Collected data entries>
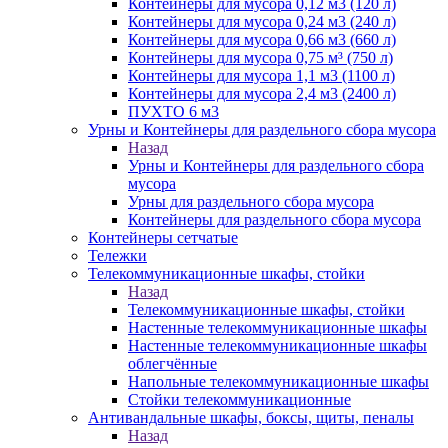
Контейнеры для мусора 0,12 м3 (120 л)
Контейнеры для мусора 0,24 м3 (240 л)
Контейнеры для мусора 0,66 м3 (660 л)
Контейнеры для мусора 0,75 м³ (750 л)
Контейнеры для мусора 1,1 м3 (1100 л)
Контейнеры для мусора 2,4 м3 (2400 л)
ПУХТО 6 м3
Урны и Контейнеры для раздельного сбора мусора
Назад
Урны и Контейнеры для раздельного сбора
мусора
Урны для раздельного сбора мусора
Контейнеры для раздельного сбора мусора
Контейнеры сетчатые
Тележки
Телекоммуникационные шкафы, стойки
Назад
Телекоммуникационные шкафы, стойки
Настенные телекоммуникационные шкафы
Настенные телекоммуникационные шкафы
облегчённые
Напольные телекоммуникационные шкафы
Стойки телекоммуникационные
Антивандальные шкафы, боксы, щиты, пеналы
Назад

Problem to work on> List every line above that contains the word "сбора".

Result for this exercise>
Урны и Контейнеры для раздельного сбора мусора
Урны и Контейнеры для раздельного сбора
Урны для раздельного сбора мусора
Контейнеры для раздельного сбора мусора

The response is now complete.